# BRONICA AE-II



## jutaro (May 30, 2013)

I just bought myself a Bronica ETRS set. 
I have a question about the ae-ii now. 
If I look through the finder I can see that circle in the middle and around a rectangle. What will be on the frame just what's in that rectangle or the whole picture in the finder? 
I want to make sure before I start shooting. 
Thank you for your time! 

Send from my C64 using load "*", 8,1 and run!


----------



## timor (May 30, 2013)

:thumbup::thumbup: I am shooting ETRSi myself. What did you get in the set ?
Don't worry, what you see of the circle and rectangle in the viewfinder will not be on the film as this things are on the viewing screen. I don't think this is inside the AE-II. You can remove the AE-II and see what is on the mat "glass" (actually plastic). Bronica made several screens, most popular is plain, the others have microprisms of different configurations and I am looking for screen with marked frame for 35mm film.
Is the AE-II working properly ? Can you read LCD markings on the bottom of the screen ? (Shutter speed values). I am not sure if ETRS will fully cooperate with AE-II in auto mode. Have to check my manual, ETRSi will.


----------



## compur (May 30, 2013)

AE-II manual is here:
http://www.cameramanuals.org/bronica/bronica_etr_ae-ii_finder_e.pdf


----------



## jutaro (May 31, 2013)

The finder is working fine. I just want to know if I capture what I see (Full finder image)on film, or is that rectangle(which is smaller than the full finder image) indicating what goes on film? 
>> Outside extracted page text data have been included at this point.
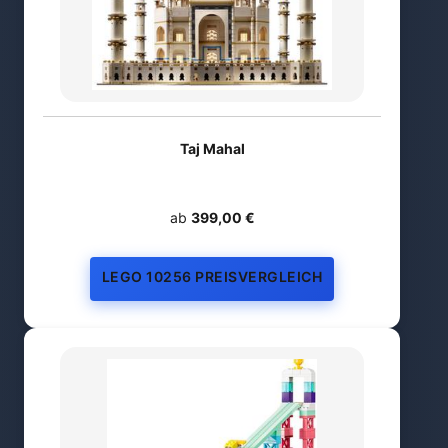
Taj Mahal
ab
399,00 €
LEGO 10256 PREISVERGLEICH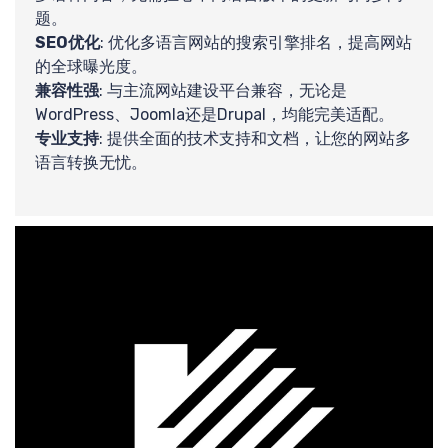
识
题。
SEO优化
: 优化多语言网站的搜索引擎排名，提高网站
的全球曝光度。
兼容性强
: 与主流网站建设平台兼容，无论是
WordPress、Joomla还是Drupal，均能完美适配。
专业支持
: 提供全面的技术支持和文档，让您的网站多
语言转换无忧。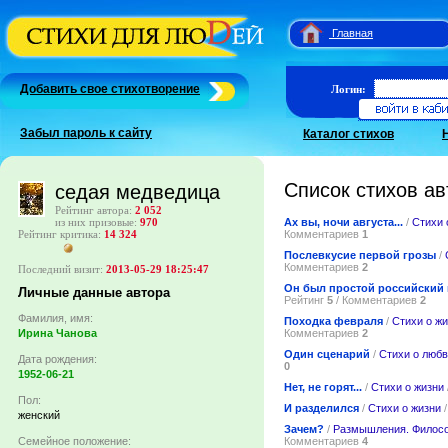
Главная
Добавить свое стихотворение
Логин:
Забыл пароль к сайту
Каталог стихов
Список стихов ав
седая медведица
Рейтинг автора:
2 052
Ах вы, ночи августа...
/
Стихи 
из них призовые:
970
Комментариев
1
Рейтинг критика:
14 324
Послевкусие первой грозы
/
Комментариев
2
Последний визит:
2013-05-29 18:25:47
Он был простой российский
Личные данные автора
Рейтинг
5
/ Комментариев
2
Фамилия, имя:
Походка февраля
/
Стихи о ж
Комментариев
2
Ирина Чанова
Один сценарий
/
Стихи о люб
Дата рождения:
0
1952-06-21
Нет, не горят...
/
Стихи о жизни
Пол:
И разделился
/
Стихи о жизни
/
женский
Зачем?
/
Размышления. Филос
Комментариев
4
Семейное положение: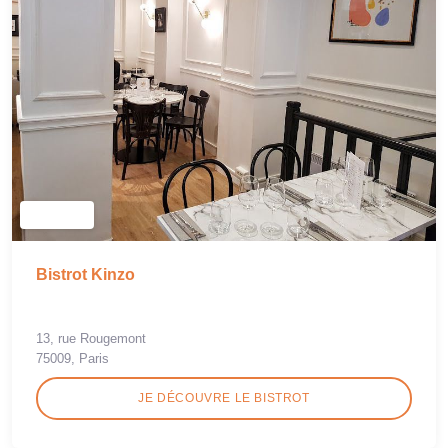
Bistrot Kinzo
13, rue Rougemont
75009, Paris
JE DÉCOUVRE LE BISTROT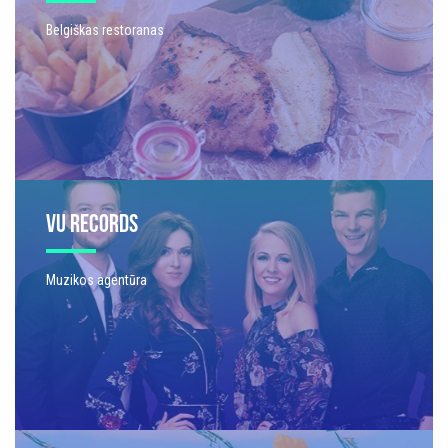
Belgiškas restoranas
VU RECORDS
Muzikos agentūra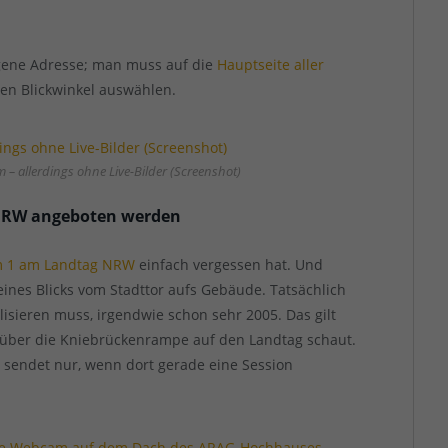
igene Adresse; man muss auf die
Hauptseite aller
n Blickwinkel auswählen.
– allerdings ohne Live-Bilder (Screenshot)
 NRW angeboten werden
 1 am Landtag NRW
einfach vergessen hat. Und
ines Blicks vom Stadttor aufs Gebäude. Tatsächlich
sieren muss, irgendwie schon sehr 2005. Das gilt
m über die Kniebrückenrampe auf den Landtag schaut.
 sendet nur, wenn dort gerade eine Session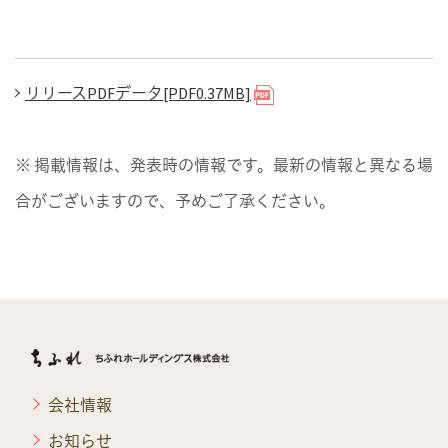
リリースPDFデータ[PDF0.37MB]
※ 掲載情報は、発表時の情報です。最新の情報と異なる場
合がございますので、予めご了承ください。
会社情報
お知らせ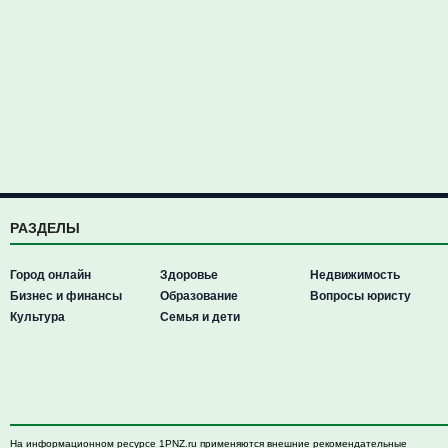
РАЗДЕЛЫ
Город онлайн
Здоровье
Недвижимость
Бизнес и финансы
Образование
Вопросы юристу
Культура
Семья и дети
На информационном ресурсе 1PNZ.ru применяются внешние рекомендательные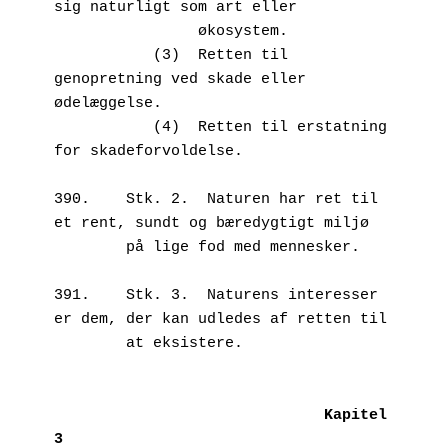
sig naturligt som art eller 

                økosystem.

           (3)	Retten til 
genopretning ved skade eller 
ødelæggelse.

           (4)	Retten til erstatning 
for skadeforvoldelse.

390.	Stk. 2.  Naturen har ret til 
et rent, sundt og bæredygtigt miljø           

        på lige fod med mennesker.

391.	Stk. 3.  Naturens interesser 
er dem, der kan udledes af retten til 

        at eksistere.

Kapitel 
3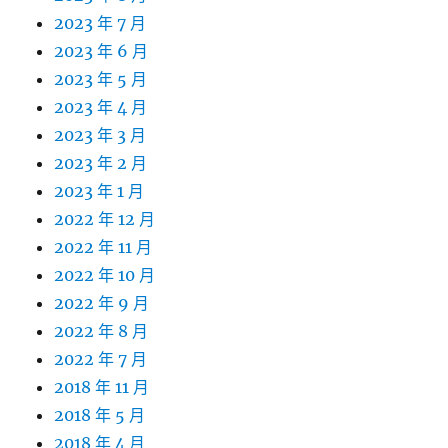
2023 年 7 月
2023 年 6 月
2023 年 5 月
2023 年 4 月
2023 年 3 月
2023 年 2 月
2023 年 1 月
2022 年 12 月
2022 年 11 月
2022 年 10 月
2022 年 9 月
2022 年 8 月
2022 年 7 月
2018 年 11 月
2018 年 5 月
2018 年 4 月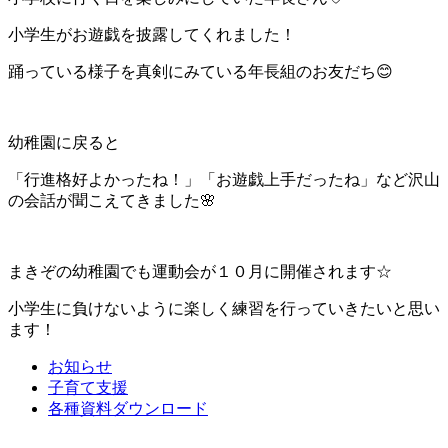
小学生がお遊戯を披露してくれました！
踊っている様子を真剣にみている年長組のお友だち😊
幼稚園に戻ると
「行進格好よかったね！」「お遊戯上手だったね」など沢山
の会話が聞こえてきました🌸
まきぞの幼稚園でも運動会が１０月に開催されます☆
小学生に負けないように楽しく練習を行っていきたいと思い
ます！
お知らせ
子育て支援
各種資料ダウンロード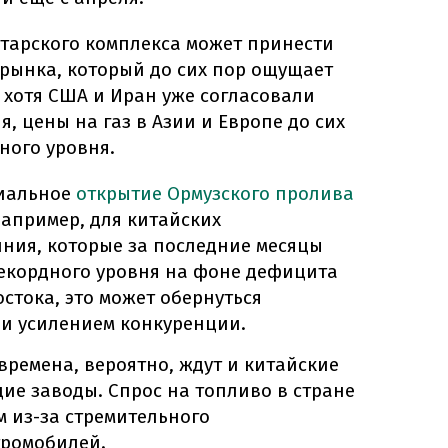
тарского комплекса может принести
 рынка, который до сих пор ощущает
 хотя США и Иран уже согласовали
, цены на газ в Азии и Европе до сих
ного уровня.
циальное
открытие Ормузского пролива
Например, для китайских
ния, которые за последние месяцы
рекордного уровня на фоне дефицита
стока, это может обернуться
 и усилением конкуренции.
времена, вероятно, ждут и китайские
е заводы. Спрос на топливо в стране
м из-за стремительного
тромобилей.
And the manuel doesn't help much in that case. 

Send from my C64 using load "*", 8,1 and run!


----------



## timor (May 31, 2013)

OK. I misunderstood you then. What you see in the whole viewfinder is very close to what is capture on the 120 film. But it looks like you have a focusing screen I've been looking for long time: Matte ETRS 135. Don't worry about that rectangle, it represents what camera will capture on the film, when used with 135 film in 35 mm back.


----------



## timor (May 31, 2013)

Manual for ETRS is here. Not very good pdf, htm is better.
Zenza Bronica ETRS / ETRC instruction manual, free user manual, PDF manual  

[url]http://www.butkus.org/chinon/bronica/bronica_etr/bronica_etr.htm
[/URL]


----------



## compur (May 31, 2013)

jutaro said:


> The finder is working fine. I just want to know if I capture what I see (Full finder image)on film, or is that rectangle(which is smaller than the full finder image) indicating what goes on film?
> 
> And the manuel doesn't help much in that case.



It does help if you read it all.  On page 2 of the specifications it says the finder shows 96% X 94% of the film image.


----------



## jutaro (May 31, 2013)

Oh. Your right. Sorry. Found it in my original manual. 
That answers my question. 
So there will be a little more on the actual photo. 
Good to know. 

Thanks everyone!!! 

Send from my C64 using load "*", 8,1 and run!


----------